U.S. federal law also prohibits officers and directors from selling short Company Securities. Because short sales represent a bet that the price of Company Securities will decline, these Guidelines prohibit all insiders from shorting Company Securities.
Our Guidelines also prohibit insiders from engaging in any transaction in derivative securities involving Company Securities, since such speculation can harm the Company by sending inappropriate or potentially misleading signals to the market. This prohibition applies to all types of derivative securities (other than, in most instances, the exercise of employee stock options, which is discussed below).
In an effort to prevent transactions that violate the insider trading laws, the Company has adopted the following Guidelines for trading in Company Securities. These Guidelines are applicable to all directors, executive officers, key employees and other insiders. VIOLATION OF THESE GUIDELINES BY ANY EMPLOYEE IS GROUNDS FOR DISCIPLINARY ACTION, WHICH MAY INCLUDE IMMEDIATE DISMISSAL FROM EMPLOYMENT. FURTHER, THE BOARD MAY ALSO DETERMINE APPROPRIATE ACTION AGAINST ANY DIRECTOR THAT VIOLATES THESE GUIDELINES. THESE GUIDELINES ARE NOT INTENDED TO REPLACE YOUR RESPONSIBILITY TO UNDERSTAND AND COMPLY WITH THE LEGAL PROHIBITION ON INSIDER TRADING.
1. Section 16 and Rule 144. The trading prohibitions and restrictions set forth in these Guidelines will be superseded by any greater prohibitions or restrictions prescribed by federal or state securities laws and regulations, e.g. short swing trading by individuals subject to Section 16 of the Securities Exchange Act of 1934, as amended (the “Exchange Act”), or restrictions on the sale of securities subject to Rule 144 under the Securities Act of 1933, as amended.
2. No Trading While in Possession of Material, Non-public Information. No director, executive officer, employee or other insider may trade in, or make a bona-fide gift of, Company Securities during any period of time in which such person has knowledge of material non-public information about the Company. (If there is any question whether information is material and non-public, this matter should be discussed with Natasha Alcivar, the Vice President of Legal Affairs, Barry S. Logan, the Company’s EVP, or Ana M. Menendez, the Company’s CFO). Insiders must refrain from such transactions until at least the second business day after the Company publicly releases such information (for example, if the Company makes a public release of information when the market opens on Thursday morning, no trades may be made until the market opens on the following Monday morning, or the next trading day if Monday is a holiday). The CFO or her designee must approve any trading in, or bona-fide gifts of, Company Securities by an insider at least 48 hours in advance of such transaction as described below. Approval by the CFO or her designee does not exempt an insider from the prohibition on transacting in Company Securities while in possession of material non-public information.

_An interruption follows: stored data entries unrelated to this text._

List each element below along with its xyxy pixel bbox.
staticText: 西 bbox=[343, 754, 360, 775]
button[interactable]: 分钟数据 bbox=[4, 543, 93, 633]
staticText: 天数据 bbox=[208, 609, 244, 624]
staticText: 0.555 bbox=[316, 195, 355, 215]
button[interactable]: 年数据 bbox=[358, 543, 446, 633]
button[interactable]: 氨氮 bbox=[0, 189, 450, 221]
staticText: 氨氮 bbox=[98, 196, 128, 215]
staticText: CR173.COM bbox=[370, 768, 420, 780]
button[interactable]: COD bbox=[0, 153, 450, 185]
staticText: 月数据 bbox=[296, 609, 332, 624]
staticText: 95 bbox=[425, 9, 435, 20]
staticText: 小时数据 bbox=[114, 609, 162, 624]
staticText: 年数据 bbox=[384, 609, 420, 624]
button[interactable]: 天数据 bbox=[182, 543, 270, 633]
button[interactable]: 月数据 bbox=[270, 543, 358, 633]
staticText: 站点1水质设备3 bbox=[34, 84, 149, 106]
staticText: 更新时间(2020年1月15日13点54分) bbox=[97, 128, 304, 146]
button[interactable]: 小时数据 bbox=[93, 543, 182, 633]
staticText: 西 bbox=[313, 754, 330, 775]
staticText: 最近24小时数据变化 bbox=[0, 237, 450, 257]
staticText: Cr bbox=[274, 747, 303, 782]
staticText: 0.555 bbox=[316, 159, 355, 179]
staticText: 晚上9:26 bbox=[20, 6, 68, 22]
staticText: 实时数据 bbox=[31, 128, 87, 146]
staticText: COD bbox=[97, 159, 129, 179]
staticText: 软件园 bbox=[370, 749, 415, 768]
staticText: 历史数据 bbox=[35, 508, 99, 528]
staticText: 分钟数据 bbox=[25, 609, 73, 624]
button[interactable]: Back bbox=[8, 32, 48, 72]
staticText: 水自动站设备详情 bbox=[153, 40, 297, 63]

In addition, it is the policy of the Company that no director, officer or other employee of the Company who, in the course of working for the Company, learns of material non-public information about a company with which the Company does business, including a customer or supplier of the Company, may trade in that company’s securities until the information becomes public or is no longer material.
Transactions that may be necessary or justifiable for independent reasons (such as the need to raise money for an emergency expenditure) are not exempted from these Guidelines. The securities laws do not recognize such mitigating circumstances, and, in any event, even the appearance of an improper transaction must be avoided to preserve the Company’s reputation for adhering to the highest standards of conduct.